- What to do -
In the records below, find the line with "among the nodes" and the line with "revolutionize fields such as". Print both exactly, along with every line between them, and no other line.

- Page-level text extractions -
<<<<
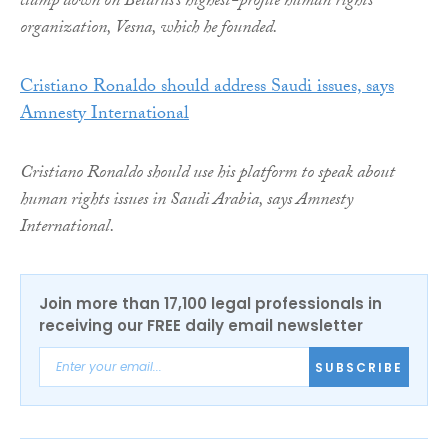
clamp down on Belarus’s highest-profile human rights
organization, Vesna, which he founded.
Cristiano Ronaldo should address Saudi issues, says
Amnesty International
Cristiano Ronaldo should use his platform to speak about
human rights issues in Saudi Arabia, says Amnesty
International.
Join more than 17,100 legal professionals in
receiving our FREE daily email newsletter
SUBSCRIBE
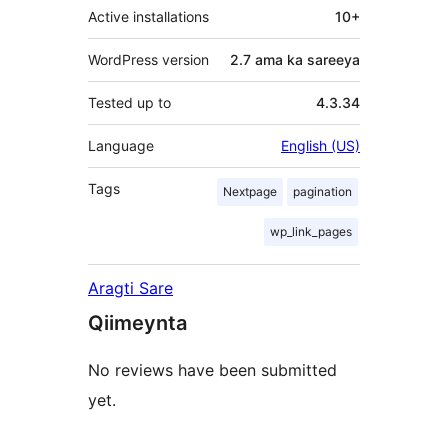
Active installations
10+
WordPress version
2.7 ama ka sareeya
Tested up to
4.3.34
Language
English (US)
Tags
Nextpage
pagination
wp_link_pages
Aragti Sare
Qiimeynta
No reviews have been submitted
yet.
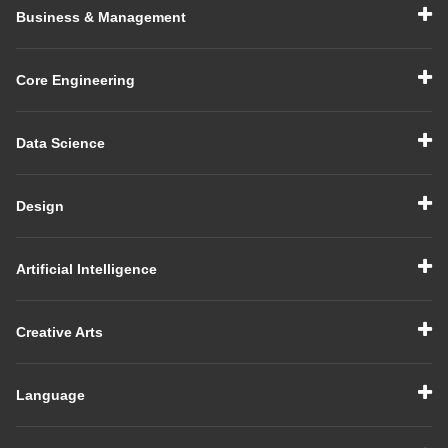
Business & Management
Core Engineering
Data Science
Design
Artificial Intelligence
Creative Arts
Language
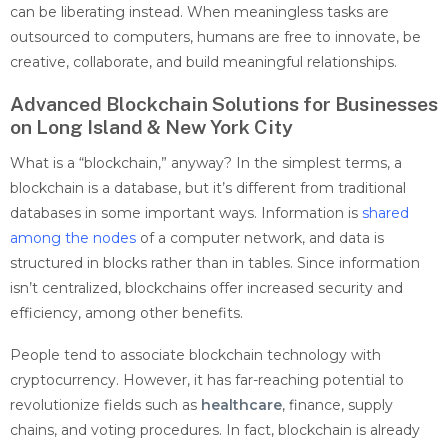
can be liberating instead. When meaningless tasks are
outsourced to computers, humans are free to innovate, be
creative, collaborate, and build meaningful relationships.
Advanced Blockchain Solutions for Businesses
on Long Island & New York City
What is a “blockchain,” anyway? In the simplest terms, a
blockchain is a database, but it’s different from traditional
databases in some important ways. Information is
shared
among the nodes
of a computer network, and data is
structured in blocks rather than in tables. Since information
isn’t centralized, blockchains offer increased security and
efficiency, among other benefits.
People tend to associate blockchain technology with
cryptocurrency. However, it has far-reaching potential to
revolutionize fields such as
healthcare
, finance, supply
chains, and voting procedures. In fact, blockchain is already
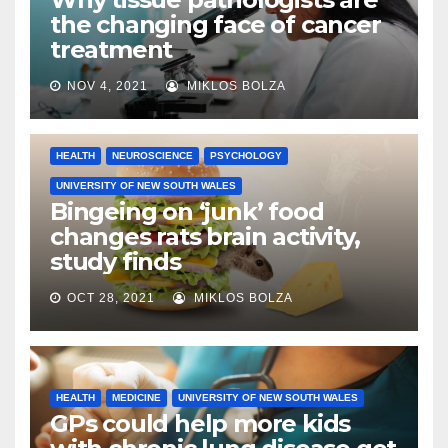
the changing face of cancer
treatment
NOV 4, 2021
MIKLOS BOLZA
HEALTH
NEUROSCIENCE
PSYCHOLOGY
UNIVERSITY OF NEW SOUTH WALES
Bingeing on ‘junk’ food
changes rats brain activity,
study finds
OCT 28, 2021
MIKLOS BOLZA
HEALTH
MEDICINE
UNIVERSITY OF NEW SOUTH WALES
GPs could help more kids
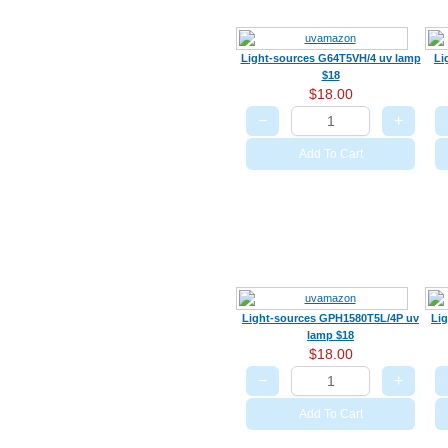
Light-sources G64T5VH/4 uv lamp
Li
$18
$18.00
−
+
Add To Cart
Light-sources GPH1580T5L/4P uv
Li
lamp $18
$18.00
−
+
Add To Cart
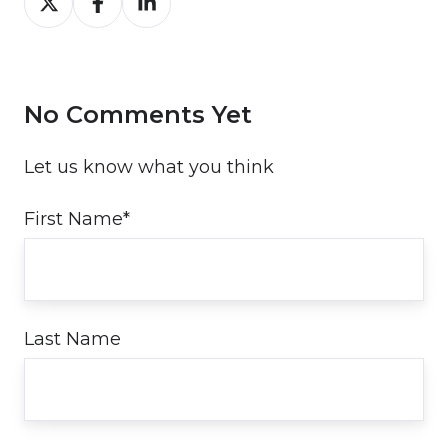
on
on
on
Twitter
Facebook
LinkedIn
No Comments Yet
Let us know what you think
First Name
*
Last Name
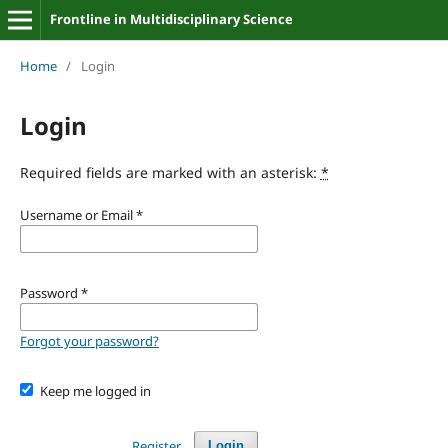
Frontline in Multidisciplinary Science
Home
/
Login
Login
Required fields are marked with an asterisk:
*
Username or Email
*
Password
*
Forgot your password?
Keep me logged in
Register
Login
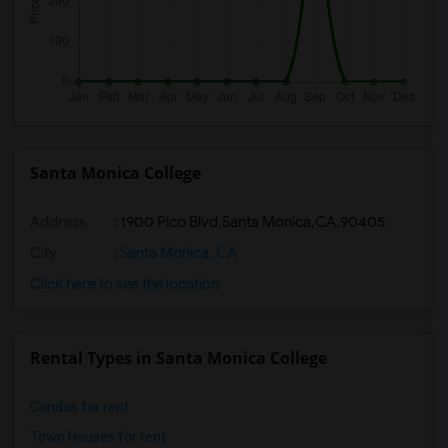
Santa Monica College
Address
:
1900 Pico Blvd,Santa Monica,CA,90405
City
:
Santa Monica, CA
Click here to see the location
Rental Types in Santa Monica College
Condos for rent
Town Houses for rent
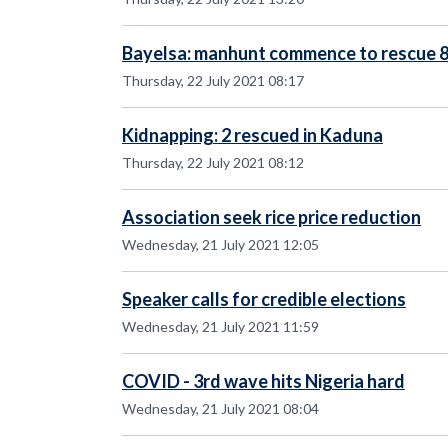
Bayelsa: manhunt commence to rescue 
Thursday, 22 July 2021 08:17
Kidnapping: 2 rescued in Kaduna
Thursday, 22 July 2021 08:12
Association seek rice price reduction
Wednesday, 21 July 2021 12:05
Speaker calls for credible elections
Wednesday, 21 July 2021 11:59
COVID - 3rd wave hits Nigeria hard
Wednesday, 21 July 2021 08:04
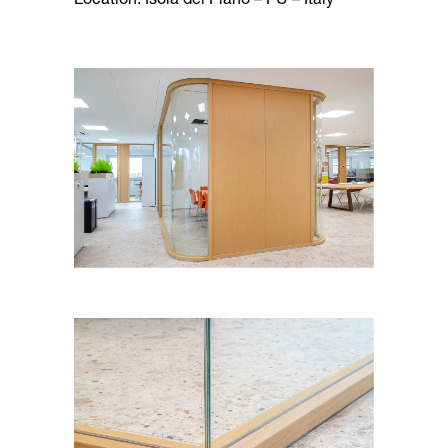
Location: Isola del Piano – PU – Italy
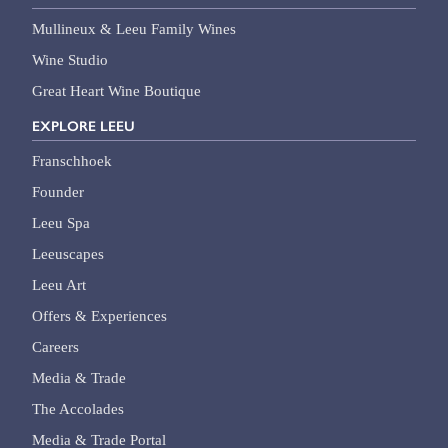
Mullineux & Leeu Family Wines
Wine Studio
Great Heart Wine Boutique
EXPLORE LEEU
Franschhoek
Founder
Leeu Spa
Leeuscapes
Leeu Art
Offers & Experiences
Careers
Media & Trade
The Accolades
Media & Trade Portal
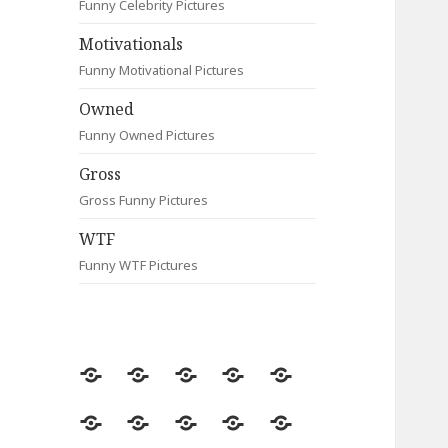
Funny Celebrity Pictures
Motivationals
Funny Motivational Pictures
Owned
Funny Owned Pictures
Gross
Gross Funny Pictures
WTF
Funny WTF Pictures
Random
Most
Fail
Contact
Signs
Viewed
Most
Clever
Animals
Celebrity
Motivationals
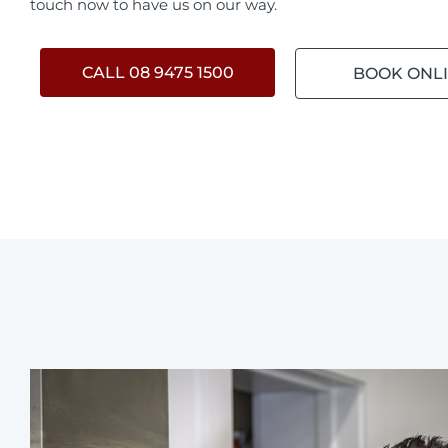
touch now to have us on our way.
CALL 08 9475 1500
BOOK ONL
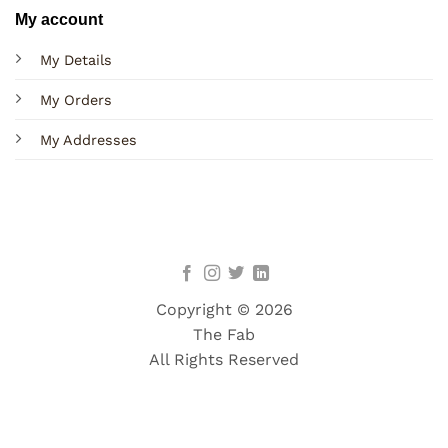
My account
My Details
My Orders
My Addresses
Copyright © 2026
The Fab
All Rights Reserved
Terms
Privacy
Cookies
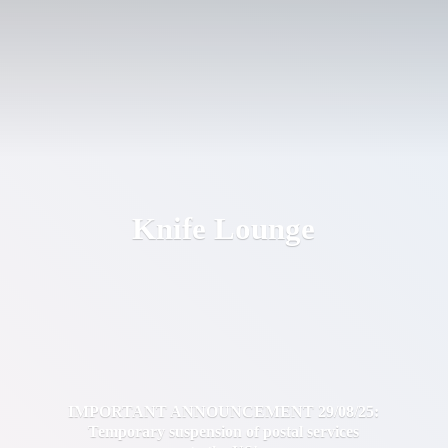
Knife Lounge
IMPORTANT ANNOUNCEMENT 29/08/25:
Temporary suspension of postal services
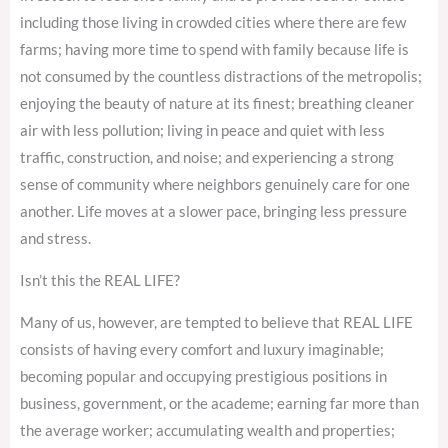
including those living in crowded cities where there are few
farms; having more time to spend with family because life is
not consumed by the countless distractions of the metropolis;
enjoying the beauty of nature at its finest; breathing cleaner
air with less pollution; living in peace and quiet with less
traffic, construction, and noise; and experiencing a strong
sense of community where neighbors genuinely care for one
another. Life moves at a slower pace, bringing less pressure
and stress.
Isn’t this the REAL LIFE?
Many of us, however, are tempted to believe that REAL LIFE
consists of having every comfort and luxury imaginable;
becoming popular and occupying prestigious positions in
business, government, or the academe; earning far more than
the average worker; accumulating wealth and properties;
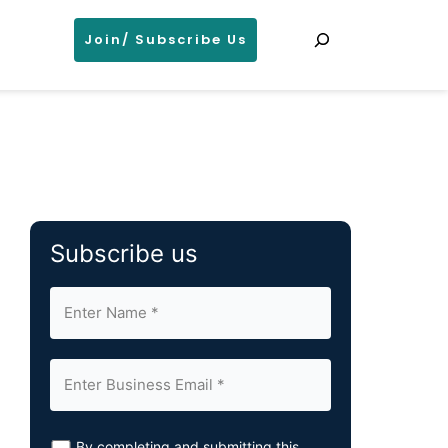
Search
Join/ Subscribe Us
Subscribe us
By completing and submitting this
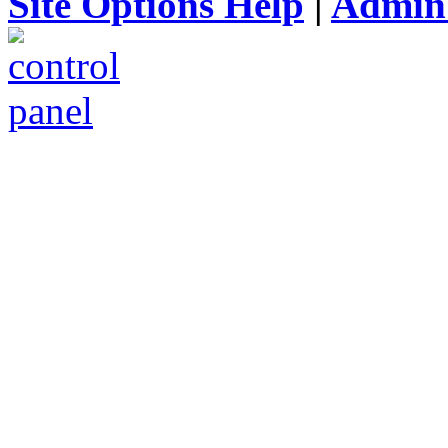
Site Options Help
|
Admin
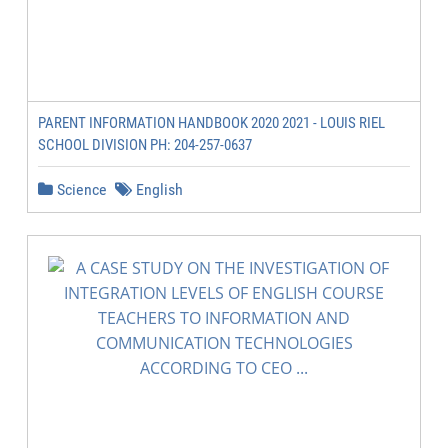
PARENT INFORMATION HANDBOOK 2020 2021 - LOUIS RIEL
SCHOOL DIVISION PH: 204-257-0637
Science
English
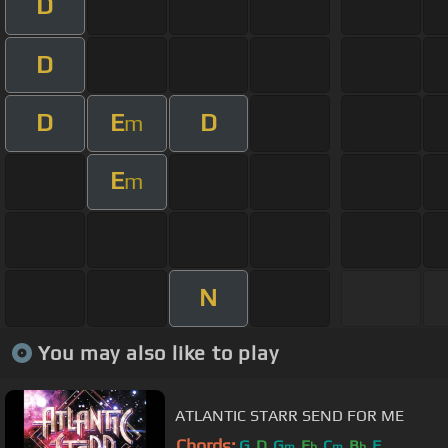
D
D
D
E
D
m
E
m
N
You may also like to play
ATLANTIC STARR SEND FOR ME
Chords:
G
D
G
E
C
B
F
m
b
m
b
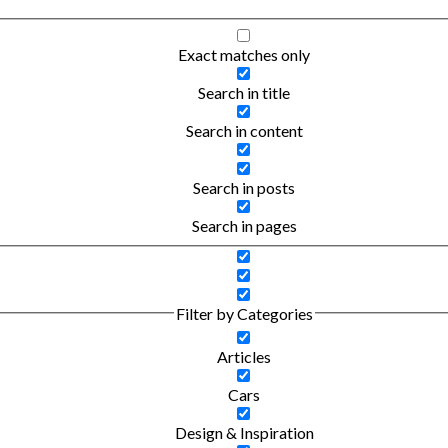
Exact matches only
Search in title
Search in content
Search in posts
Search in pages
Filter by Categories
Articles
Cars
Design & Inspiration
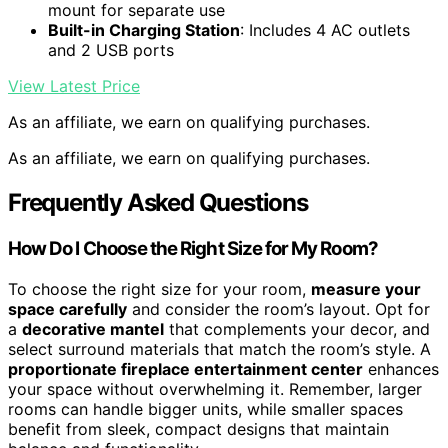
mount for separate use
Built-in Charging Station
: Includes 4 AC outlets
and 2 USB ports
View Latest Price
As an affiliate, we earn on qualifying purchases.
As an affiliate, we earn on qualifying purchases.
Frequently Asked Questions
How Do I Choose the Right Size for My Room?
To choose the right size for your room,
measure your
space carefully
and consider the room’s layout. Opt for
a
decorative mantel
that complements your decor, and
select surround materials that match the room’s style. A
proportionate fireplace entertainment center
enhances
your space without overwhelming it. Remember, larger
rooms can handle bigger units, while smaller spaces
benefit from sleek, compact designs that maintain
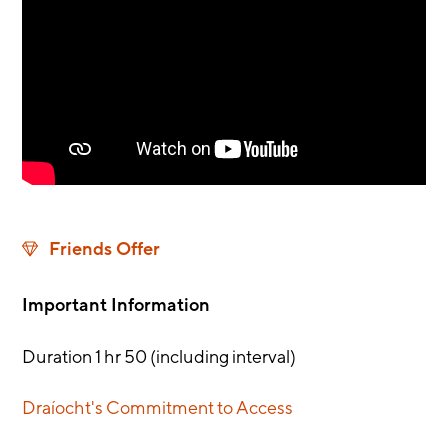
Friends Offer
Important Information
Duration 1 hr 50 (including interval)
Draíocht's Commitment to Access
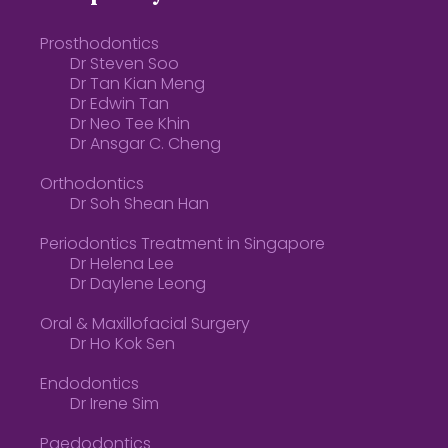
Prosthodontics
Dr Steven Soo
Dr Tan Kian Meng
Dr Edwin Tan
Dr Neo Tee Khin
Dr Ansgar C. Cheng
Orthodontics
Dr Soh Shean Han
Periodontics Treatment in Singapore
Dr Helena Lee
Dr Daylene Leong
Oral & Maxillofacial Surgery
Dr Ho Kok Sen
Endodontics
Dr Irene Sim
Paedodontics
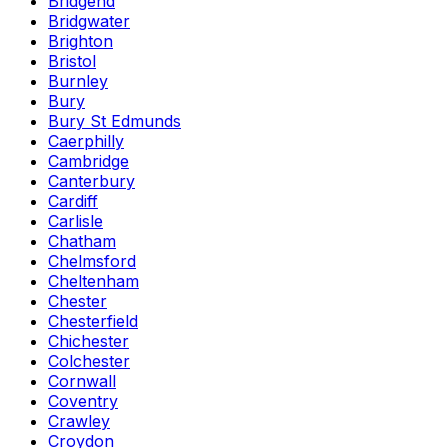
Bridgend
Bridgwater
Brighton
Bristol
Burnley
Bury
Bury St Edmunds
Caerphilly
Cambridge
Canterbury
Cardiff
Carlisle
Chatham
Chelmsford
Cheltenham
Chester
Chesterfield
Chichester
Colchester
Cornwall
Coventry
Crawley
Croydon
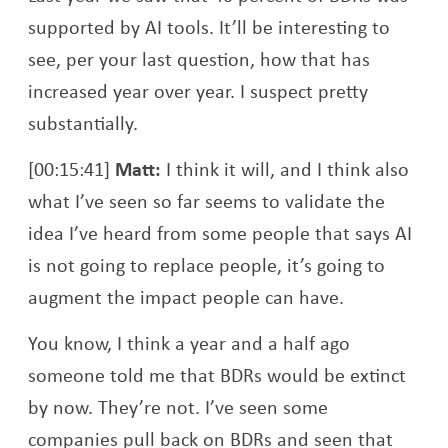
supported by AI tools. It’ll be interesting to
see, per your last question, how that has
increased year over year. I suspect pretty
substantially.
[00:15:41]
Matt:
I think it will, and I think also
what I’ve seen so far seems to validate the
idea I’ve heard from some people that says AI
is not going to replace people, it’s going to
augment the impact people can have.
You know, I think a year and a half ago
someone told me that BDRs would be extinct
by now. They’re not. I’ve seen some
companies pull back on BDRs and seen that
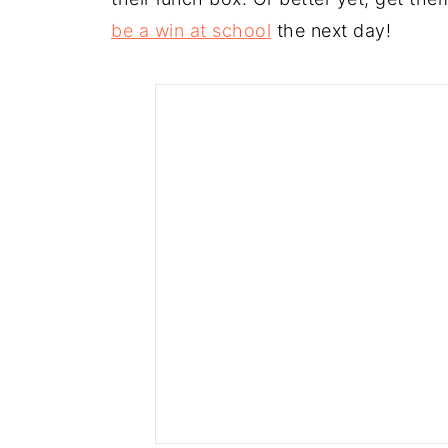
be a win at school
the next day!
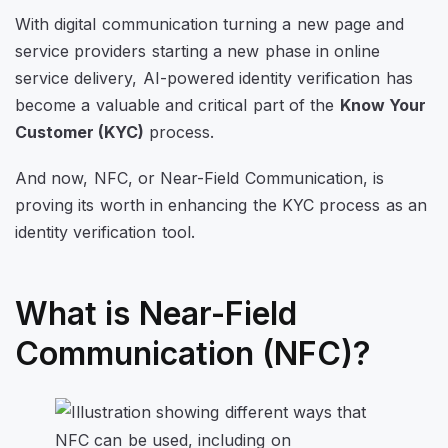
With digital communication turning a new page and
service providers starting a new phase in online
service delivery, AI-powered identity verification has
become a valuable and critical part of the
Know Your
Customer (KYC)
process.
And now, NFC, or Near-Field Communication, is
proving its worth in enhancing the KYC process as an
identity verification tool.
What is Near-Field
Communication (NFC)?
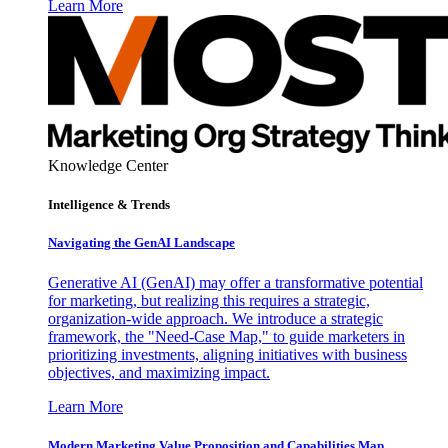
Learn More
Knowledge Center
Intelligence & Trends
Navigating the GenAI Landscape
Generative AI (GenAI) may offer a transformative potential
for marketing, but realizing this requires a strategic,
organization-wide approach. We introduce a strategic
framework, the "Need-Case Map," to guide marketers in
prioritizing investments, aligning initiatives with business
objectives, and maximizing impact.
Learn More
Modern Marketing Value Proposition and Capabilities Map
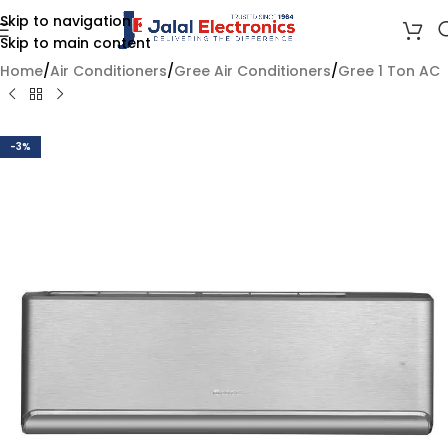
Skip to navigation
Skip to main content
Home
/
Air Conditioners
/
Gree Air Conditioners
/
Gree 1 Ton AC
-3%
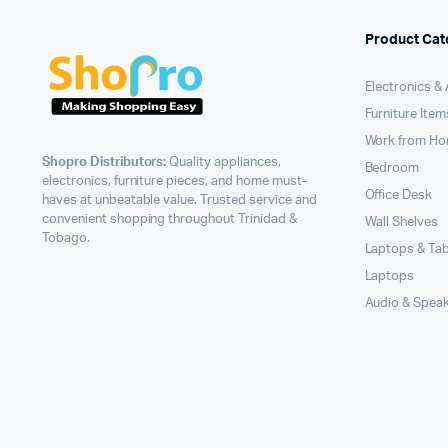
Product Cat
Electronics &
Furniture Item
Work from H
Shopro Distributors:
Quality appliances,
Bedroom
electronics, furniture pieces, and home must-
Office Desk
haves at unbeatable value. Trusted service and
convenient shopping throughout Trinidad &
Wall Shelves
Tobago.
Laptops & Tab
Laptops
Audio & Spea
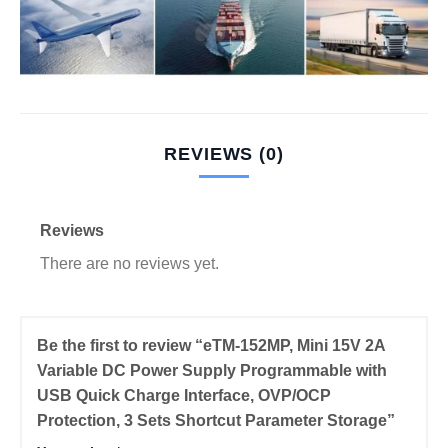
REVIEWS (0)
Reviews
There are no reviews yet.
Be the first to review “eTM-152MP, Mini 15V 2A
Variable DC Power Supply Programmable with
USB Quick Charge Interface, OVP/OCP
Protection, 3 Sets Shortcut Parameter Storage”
>>>>
- Output for this task -
among the nodes
of a computer network, and data is
structured in blocks rather than in tables. Since information
isn’t centralized, blockchains offer increased security and
efficiency, among other benefits.
People tend to associate blockchain technology with
cryptocurrency. However, it has far-reaching potential to
revolutionize fields such as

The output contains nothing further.